T.H. Huxley.
CHAPTER 3.12.
1893.
[The year 1893 was, save for the death of three old friends, Andrew Clark, Jowett, and Tyndall, one of the most tranquil and peaceful in Huxley's whole life. He entered upon no direct controversy; he published no magazine articles; to the general misapprehension of the drift of his Romanes Lecture he only replied in the comprehensive form of Prolegomena to a reprint of the lecture. He began to publish his scattered essays in a uniform series, writing an introduction to each volume. While collecting his "Darwiniana" for the second volume, he wrote to Mr. Clodd:—]

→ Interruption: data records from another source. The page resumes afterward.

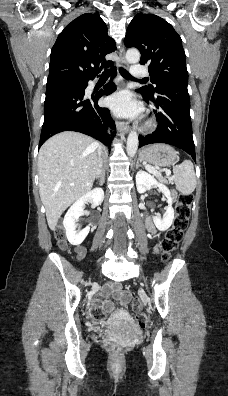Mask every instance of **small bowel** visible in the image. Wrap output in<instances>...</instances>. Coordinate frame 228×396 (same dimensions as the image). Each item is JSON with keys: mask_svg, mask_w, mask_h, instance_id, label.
<instances>
[{"mask_svg": "<svg viewBox=\"0 0 228 396\" xmlns=\"http://www.w3.org/2000/svg\"><path fill=\"white\" fill-rule=\"evenodd\" d=\"M149 229L152 231L153 230V226L151 224H149ZM78 254H83L84 253V249L83 248H78L77 249ZM103 294L105 297H108L109 295H113V297L121 304V305H125L129 300H130V293L127 291H123L120 287V285H112V284H107L104 289H103ZM93 305L96 307H101L103 308L105 311L107 312H114L115 311V307L113 305V303L108 300L105 299L103 301H99V300H94L93 301Z\"/></svg>", "mask_w": 228, "mask_h": 396, "instance_id": "1", "label": "small bowel"}]
</instances>
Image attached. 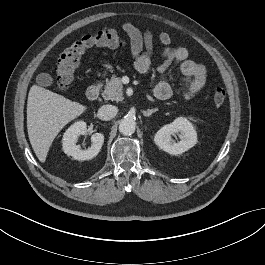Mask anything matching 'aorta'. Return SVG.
<instances>
[{"mask_svg":"<svg viewBox=\"0 0 265 265\" xmlns=\"http://www.w3.org/2000/svg\"><path fill=\"white\" fill-rule=\"evenodd\" d=\"M136 122L132 117H124L119 124V131L123 135H131L135 132Z\"/></svg>","mask_w":265,"mask_h":265,"instance_id":"1","label":"aorta"}]
</instances>
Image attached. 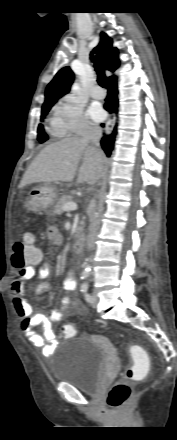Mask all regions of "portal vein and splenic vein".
<instances>
[{
    "label": "portal vein and splenic vein",
    "mask_w": 177,
    "mask_h": 440,
    "mask_svg": "<svg viewBox=\"0 0 177 440\" xmlns=\"http://www.w3.org/2000/svg\"><path fill=\"white\" fill-rule=\"evenodd\" d=\"M62 210L64 212H68V211H75L77 210V204L75 202H69L66 203L63 207Z\"/></svg>",
    "instance_id": "portal-vein-and-splenic-vein-1"
}]
</instances>
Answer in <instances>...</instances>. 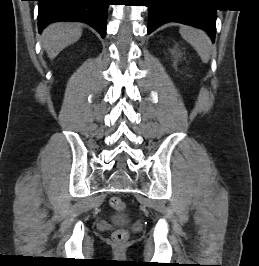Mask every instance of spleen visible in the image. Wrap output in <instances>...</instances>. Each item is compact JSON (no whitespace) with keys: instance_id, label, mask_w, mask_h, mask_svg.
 <instances>
[{"instance_id":"obj_1","label":"spleen","mask_w":259,"mask_h":266,"mask_svg":"<svg viewBox=\"0 0 259 266\" xmlns=\"http://www.w3.org/2000/svg\"><path fill=\"white\" fill-rule=\"evenodd\" d=\"M180 34L197 51L203 63H207L210 58V39L207 34L199 29L188 26L180 28Z\"/></svg>"}]
</instances>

Hodeslea, Eastbourne, November 18, 1892.
I was looking through "Man's Place in Nature" the other day. I do not think there is a word I need delete, nor anything I need add except in confirmation and extension of the doctrine there laid down. That is great good fortune for a book thirty years old, and one that a very shrewd friend of mine implored me not to publish, as it would certainly ruin all my prospects. I said, like the French fox-hunter in "Punch", "I shall try."
[The shrewd friend in question was none other than Sir William Lawrence, whose own experiences after publishing his book "On Man", "which now might be read in a Sunday school without surprising anybody," are alluded to in volume 1.

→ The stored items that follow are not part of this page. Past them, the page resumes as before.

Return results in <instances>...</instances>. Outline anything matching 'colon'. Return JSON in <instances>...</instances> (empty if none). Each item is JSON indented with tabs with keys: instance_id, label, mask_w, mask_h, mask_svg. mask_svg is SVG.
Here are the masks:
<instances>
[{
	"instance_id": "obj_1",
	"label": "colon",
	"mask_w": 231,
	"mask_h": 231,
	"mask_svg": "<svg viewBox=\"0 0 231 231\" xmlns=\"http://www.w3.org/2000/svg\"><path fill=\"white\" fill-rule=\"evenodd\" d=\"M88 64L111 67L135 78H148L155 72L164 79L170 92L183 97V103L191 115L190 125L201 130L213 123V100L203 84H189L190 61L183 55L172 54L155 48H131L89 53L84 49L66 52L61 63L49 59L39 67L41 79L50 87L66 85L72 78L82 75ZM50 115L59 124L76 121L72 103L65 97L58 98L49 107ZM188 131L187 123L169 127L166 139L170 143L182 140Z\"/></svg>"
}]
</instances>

He had the satisfaction of passing on his unfinished work upon Spirula to efficient hands for completion; and in the way of new occupation, was thinking of some day "taking up the threads of late evolutionary speculation" in the theories of Weismann and others [See letter of September 28, to Romanes.], while actually planning out and reading for a series of "Working-Men's Lectures on the Bible," in which he should present to the unlearned the results of scientific study of the documents, and do for theology what he had done for zoology thirty years before.
The scheme drawn out in his note-book runs as follows:—
1. The subject and the method of treating it.